Système de matériaux (très expérimental) : Une autre étape vers la modernisation du moteur est l’ajout d’un système de matériaux. Lorsque le matériel et les pilotes sont compatibles, cela déplace de nombreuses tâches de rendu depuis le CPU vers le GPU, produisant ainsi un flux de travail centré sur le GPU. Bien que cela ajoute un peu plus de travail au GPU, cela élimine une forte pression mise sur le CPU, ainsi que de nombreux aller-retours entre le moteur et le pilote et entre le CPU et le GPU. Sur les cartes les plus exigeantes pour le CPU (en particulier celles avec un “vis” mauvais, le vis est une représentation de la carte générée par le compilateur de carte qui détermine quelle partie devrait être visible selon le point de vue) cela peut doubler le taux de trame comparé au moteur de base. Ce système est encore incomplet et de nombreuses améliorations sont à venir.

Reaper est celui qui se cache derrière la réalisation de ces chantiers impressionnants.

Pour pouvoir en profiter il vous sera nécessaire d’avoir OpenGL 4.6 et (en plus) l’extension GL_ARB_bindless_texture. Il reste cependant des problèmes avec certains matériels et pilotes : tout devrait fonctionner avec Nvidia, le système de matériaux et le « frustum culling » devraient fonctionner avec Mesa (radeonsi pour AMD, etc.) quand la dernière version de Mesa est utilisée (l’ « occlusion culling » ne fonctionne pas encore et pourrait planter avec un Mesa qui ne vient pas de la branche de développement main…).
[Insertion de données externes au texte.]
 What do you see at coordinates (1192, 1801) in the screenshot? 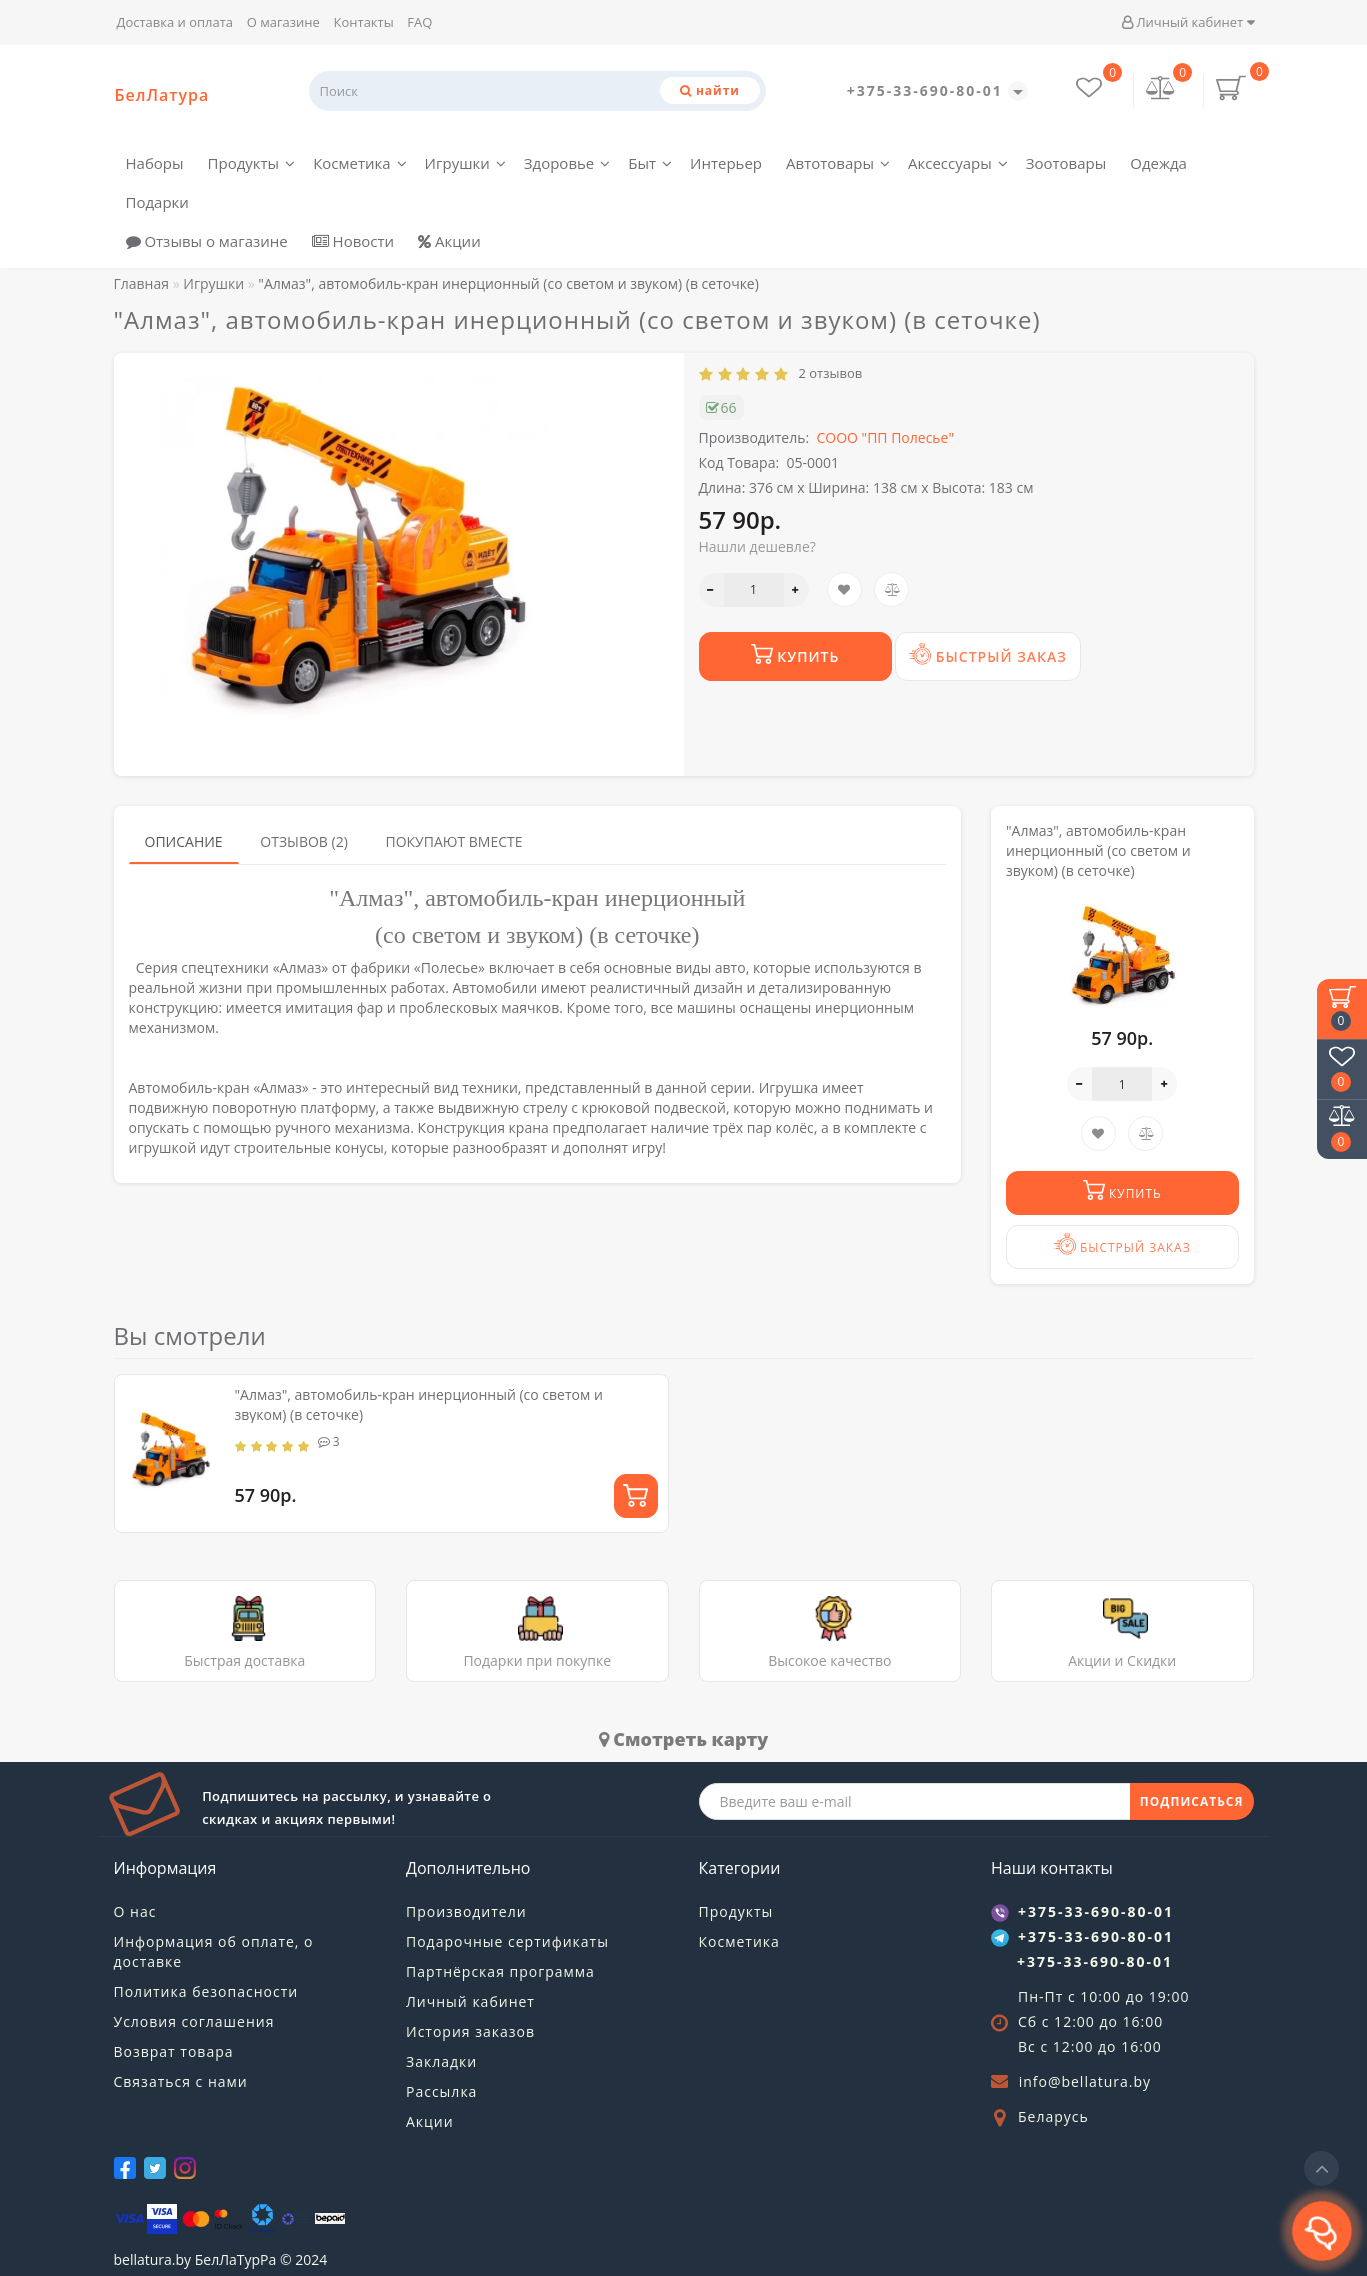
I see `ПОДПИСАТЬСЯ` at bounding box center [1192, 1801].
Cela ne fonctionne pas avec le pilote propriétaire AMD à cause de bugs. Des contournements pour ces problèmes sont planifiés, mais tous n’ont pas été implémentés à temps pour la sortie de cette version.

À venir

Parmis les développements qui sont déjà testables sur certains serveurs et qui seront disponibles dans la prochaine version, il y a le mode « vampire », qui est un mode alternatif de gestion des ressources : plutôt que de miner du point de construction, chaque équipe se voit dotée d’un lot déterminé de points en début de partie et lorsqu’une équipe détruit une construction adverse elle s’approprie les points de construction associées. Ce mode « vampire » est évalué comme une solution potentielle au problème de certaines parties qui sont trop longues ou semblent bloquées avec des équipes trop bien fortifiées de chaque côté. Ce mode de jeu peut être testé en avant-première sur des serveurs comme Map&Bot Testing, Der Bunker, ou Bug Squash Central.

Il est temps de jouer !

Le jeu Unvanquished se télécharge ici et les parties en cours sont listées ici !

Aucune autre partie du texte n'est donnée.